Justement : il n’a pas posé le problème politique. Il n’a parlé ni des armes, ni de Daech. Il a désigné le diable et on comprend qu’il ait été choqué, car le tueur ressemble à un de ses électeurs, tout comme les victimes d’ailleurs, tous amateurs de musique Country. Donald Trump a appelé à la prière, en père de la Nation. En Amérique comme en France, une tragédie suscite l’unité nationale. In fine, le pouvoir en place en profite toujours. Donald Trump avait d’ailleurs repris des couleurs en se rendant au Texas et en Floride après les ouragans.

Il a annoncé qu’il se rendrait demain à Las Vegas. Pourquoi attendre 48 heures ?

Justement, parce qu’il va tout à l’heure à Porto Rico.
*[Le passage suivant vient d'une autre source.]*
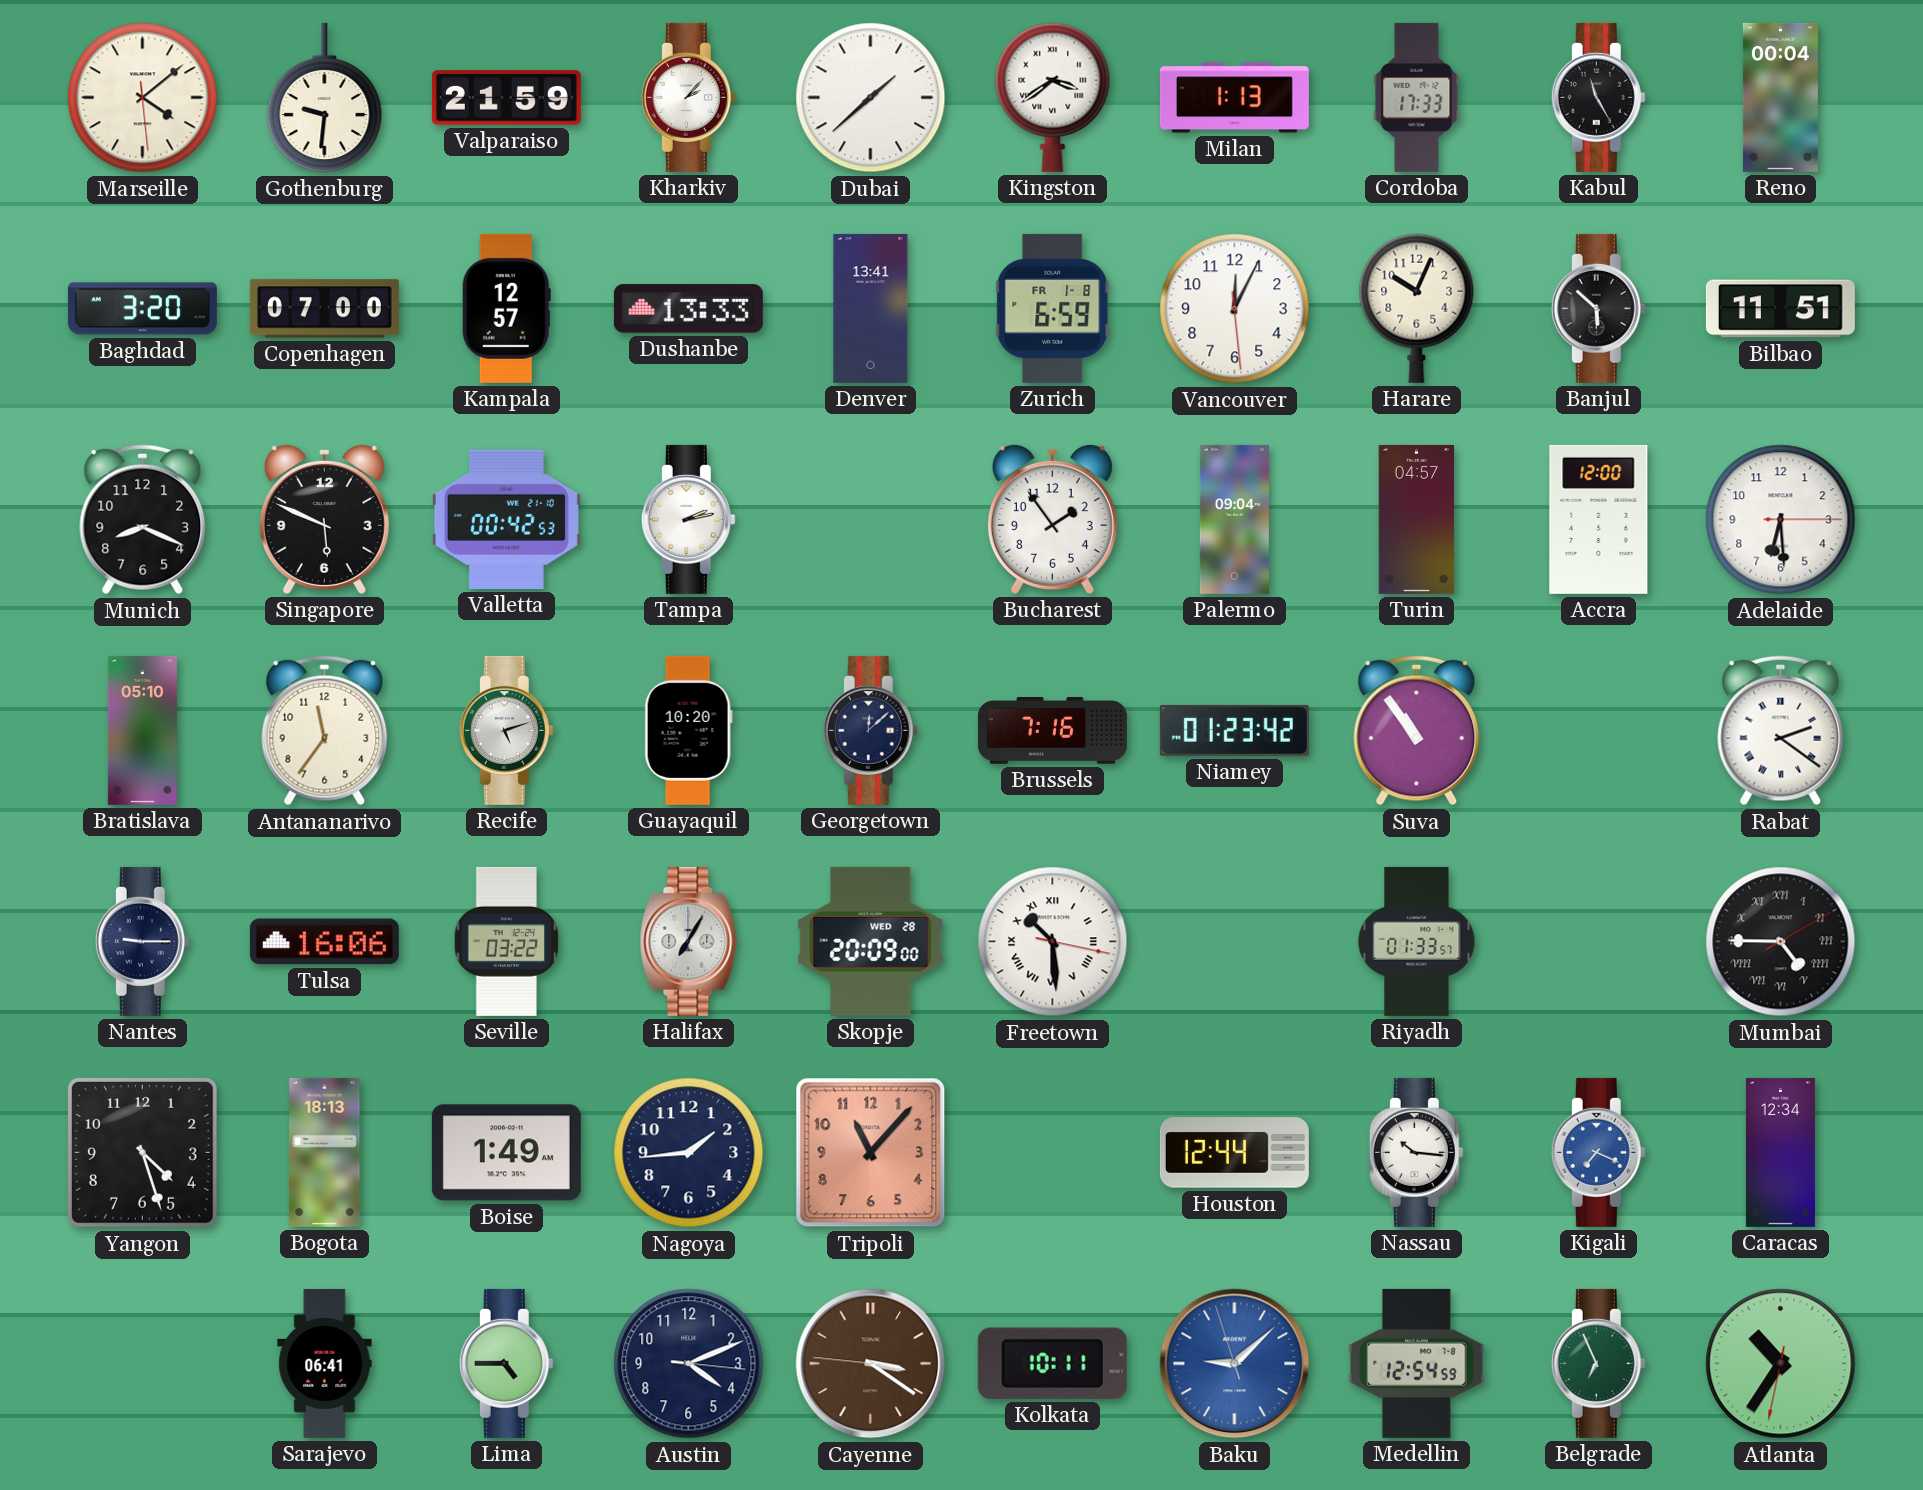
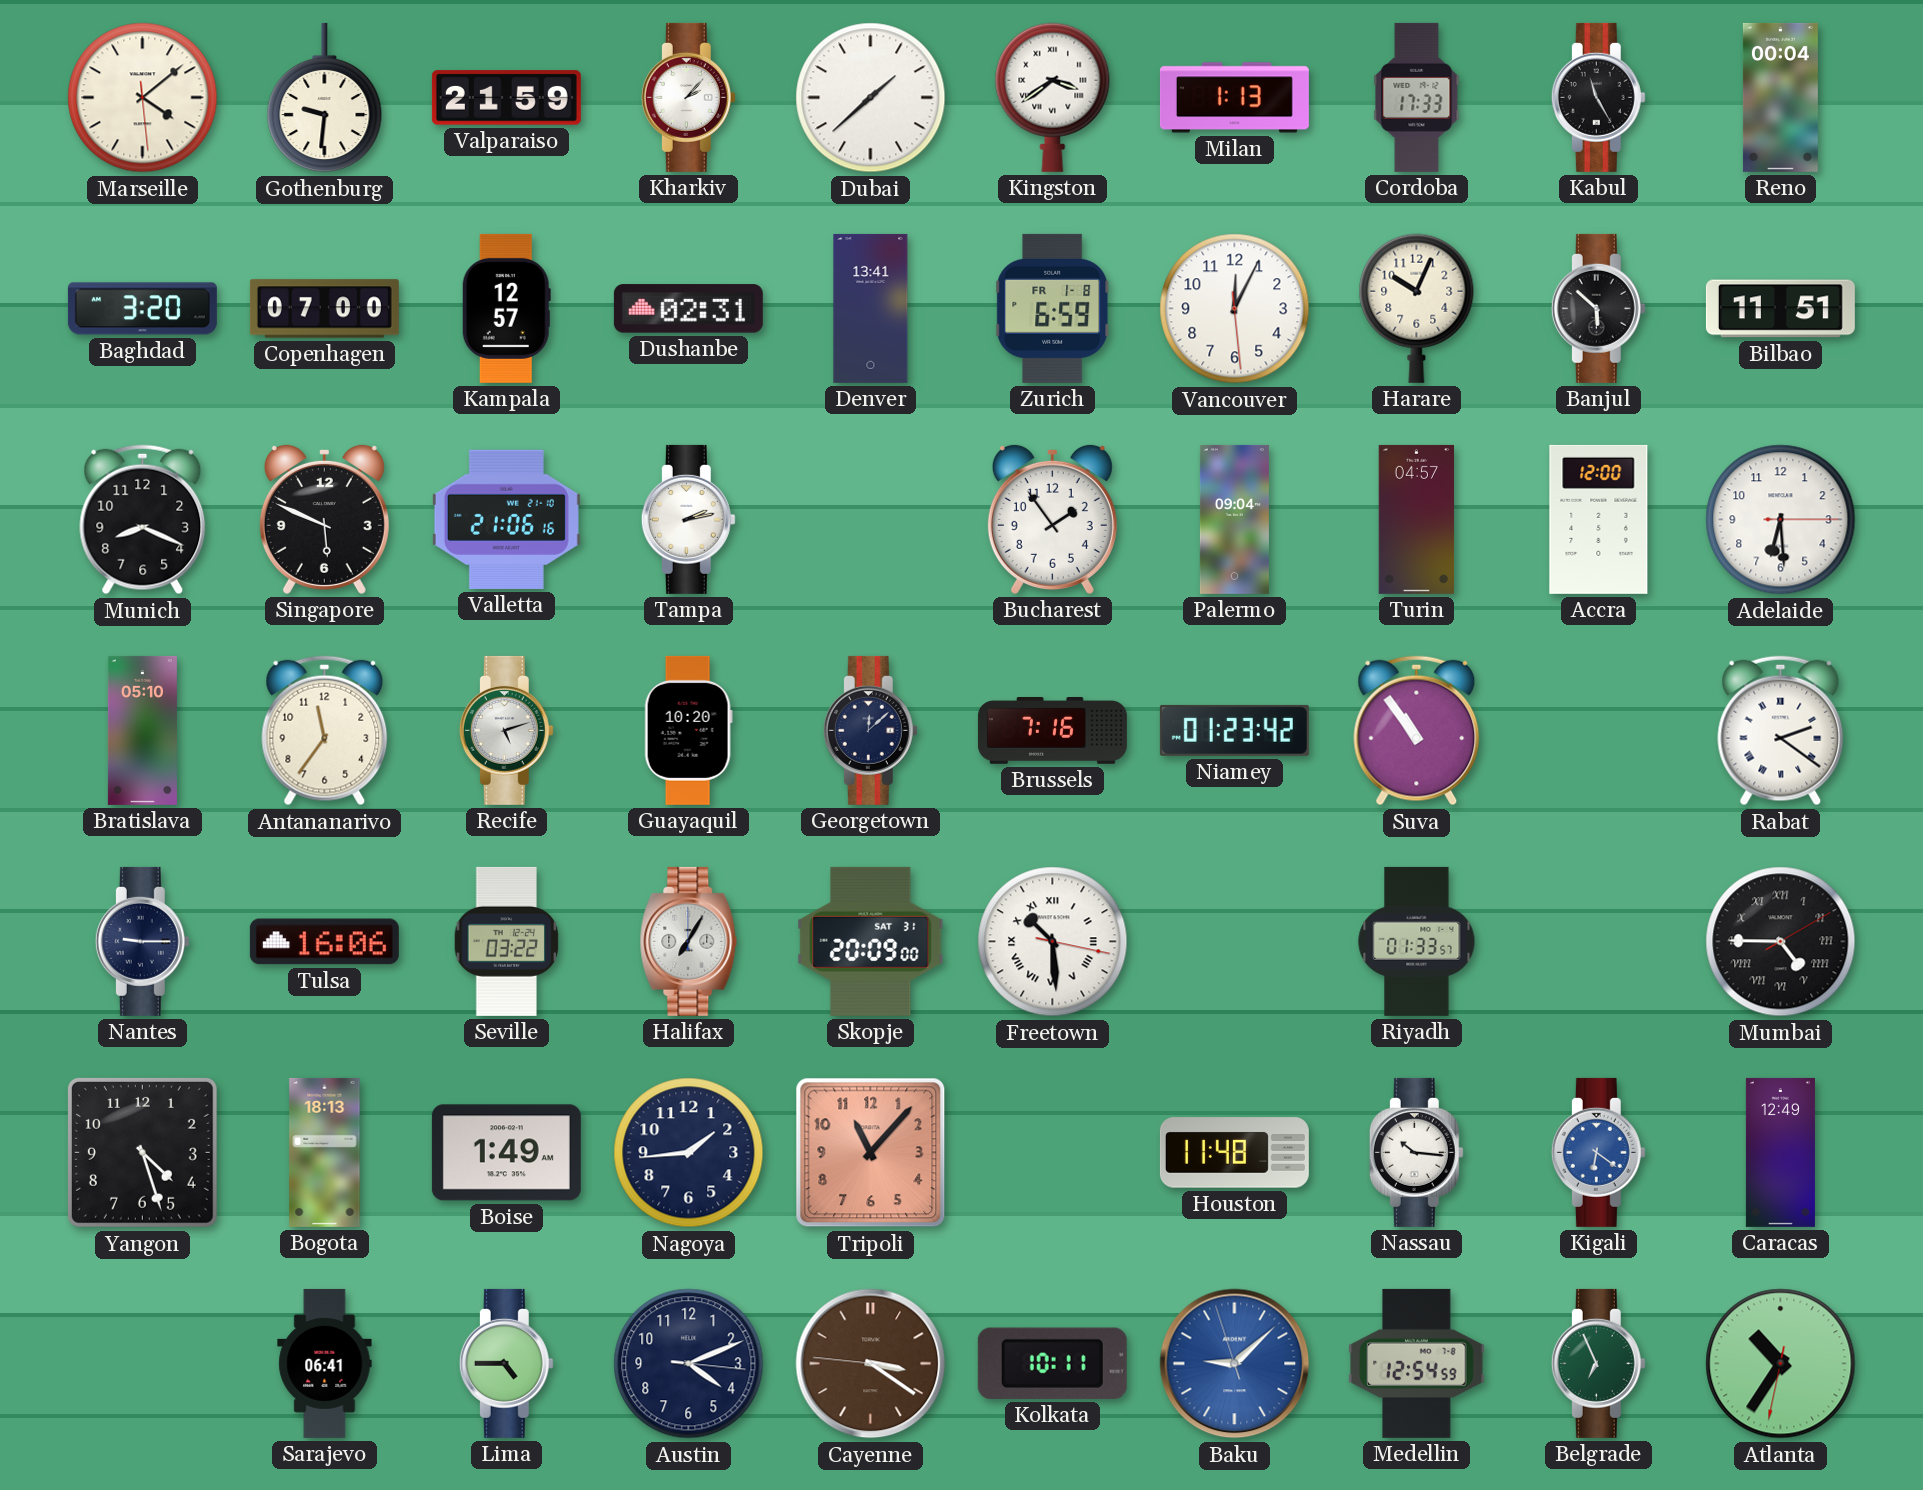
Dushanbe: 13:33 -> 02:31
Valletta: 00:42 -> 21:06
Skopje date: WED 28 -> SAT 31
Houston: 12:44 -> 11:48
Kigali: 7:19 -> 6:21
Caracas: 12:34 -> 12:49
Après le passage de l’ouragan Maria, les Portoricains manquent de tout, d’eau, de courant, de téléphone, d’internet… 3.200 routes et ponts endommagés et l’image de Trump aussi, car il s’en est pris aux autorités locales alors qu’il passait un week-end de pacha dans son club de golf du New Jersey.
Mais ça n’altère pas sa cote de popularité, autour de 40%. C’est mieux que tous ses rivaux à droite et tous ses adversaires à gauche. C’est dix points de plus qu’Hillary Clinton, malgré la presse qui ne le lâche pas et les ministres qui le lâchent, son secrétaire à la santé vient d’être emporté par le scandale, le sixième à démissionner en six mois. 40% malgré les tweets que Trump, lui-même, lâche au matin et qui sont autant de balles qu’il se tire dans les pieds, comme la dernière rafale contre les vedettes du football et du basket américain qui mettent genou à terre pendant l’hymne national.
Rien à voir avec la flagornerie avec laquelle les autres chefs d’État traitent ces milliardaires en short, Trump est vraiment à part.